Ainsi, alors que un peu partout dans le monde les hypermarchés ont du plomb dans l’aile , la Corse est en passe de battre le record du nombre de mètres carrés de grandes surfaces par habitant. En Corse du Sud, dans un paysage ravagé par un urbanisme commercial délirant deux hypermarchés géants , concurrents, se retrouvent à quelques dizaines de mètres l’un de l’autre !
Cerise sur le gâteau, à l’inauguration du premier construit se bousculent deux de nos plus importantes excellences , fraichement arrivées au pouvoir territorial, au son du Diu Salve Regina ..
En Corse du Sud toujours, comme le souligne l’excellent article signé Pierre Corsi dans Le journal de la Corse les mêmes élites se félicitent du financement de l’extension de l’aéroport de Figari, c’est à dire de la consécration du tourisme de masse , alors qu’un peu partout en France les extensions aéroportuaires sont déprogrammées, à commencer par la construction du quatrième terminal de l’aéroport Charles De Gaulle, et que les régions ou la dépendance au tourisme de masse est importante s’interrogent sur les conséquences qu’elle entraine.
Le nouveau maire nationaliste de Porto Vecchio retrouve même pour la circonstance les accents de ses prédécesseurs , les « hommes de clan » Georges Mela et Jean Paul De Rocca Serra !
Sans parler bien entendu du projet pharaonique de nouveau port à Bastia , dernier clou au cercueil du tourisme raisonné dont a le plus grand besoin notre Île, avant que ce qui fait son charme et sa richesse ne soit irrémédiablement perdu.
Les nationalistes au pouvoir, pour lesquels j’ai voté et fait campagne, et que je soutiens encore, ont investi 2 millions d’Euros au rachat d’une parcelle de terre sur l’Îlot de Cavallo afin de, disent ils, » rendre la terre de Cavallo à la Corse ».
En consacrant le modèle social du tourisme de masse et son corollaire fait de spéculation et de bétonisation au bénéfice des résidences secondaires, il faudra beaucoup plus que deux millions d’euros pour rendre à la Corse ce qu’elle aura perdu pour n’avoir eu ni l’énergie ni le courage d’infléchir la politique touristique suicidaire menée depuis des lustres, dont chacun espérait ne fut-ce que le début de la fin.. ..
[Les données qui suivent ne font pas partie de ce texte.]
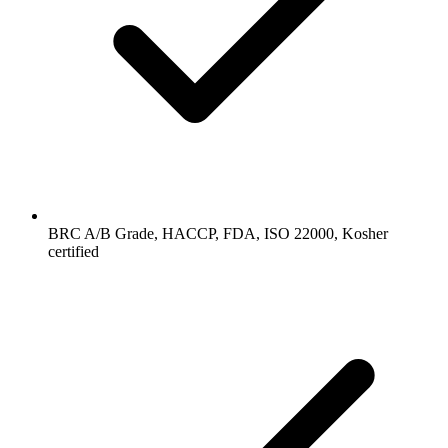
BRC A/B Grade, HACCP, FDA, ISO 22000, Kosher
certified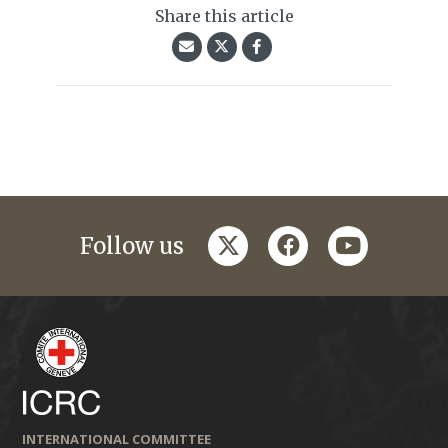
Share this article
twitter
facebook
youtube
Follow us
INTERNATIONAL COMMITTEE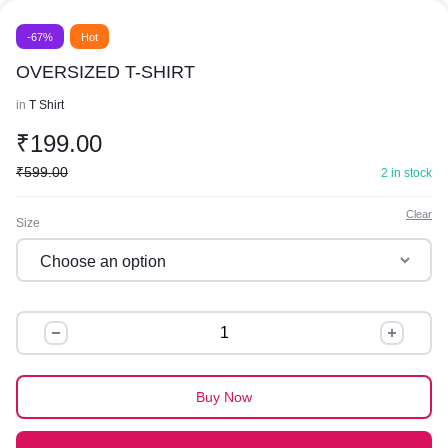
-67%
Hot
OVERSIZED T-SHIRT
in
T Shirt
₹
199.00
₹
599.00
2 in stock
Clear
Size
OVERSIZED
T-
SHIRT
quantity
Buy Now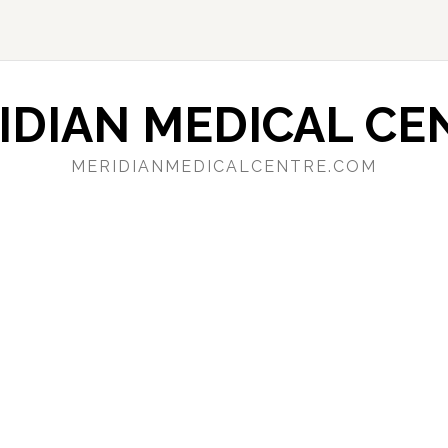
IDIAN MEDICAL CE
MERIDIANMEDICALCENTRE.COM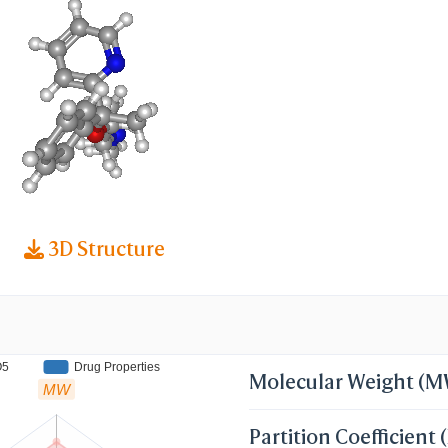
thyl)oxy]ethanamine; N,N-dimethyl-2-[1-phenyl-1
thoxy]ethanamine; 2-(alpha-(2-
)ethoxy)-alpha-methylbenzyl)pyridine; 2-
ethoxyphenylmethyl-2-picoline
3D Structure
O5
Drug Properties
Molecular Weight (
MW
Partition Coefficient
C’est pourquoi je les appelle à se ressaisir et à faire preuve d’imagination et de courage avant qu’il ne soit trop tard, car le moment n’est pas loin ou il ne sera plus possible de redresser une situation déjà passablement compromise.
En politique, tout est permis.. A l’exception du reniement, toujours contre-productif, et rarement pardonnable. Les socialistes français en payent, aujourd’hui, le prix fort.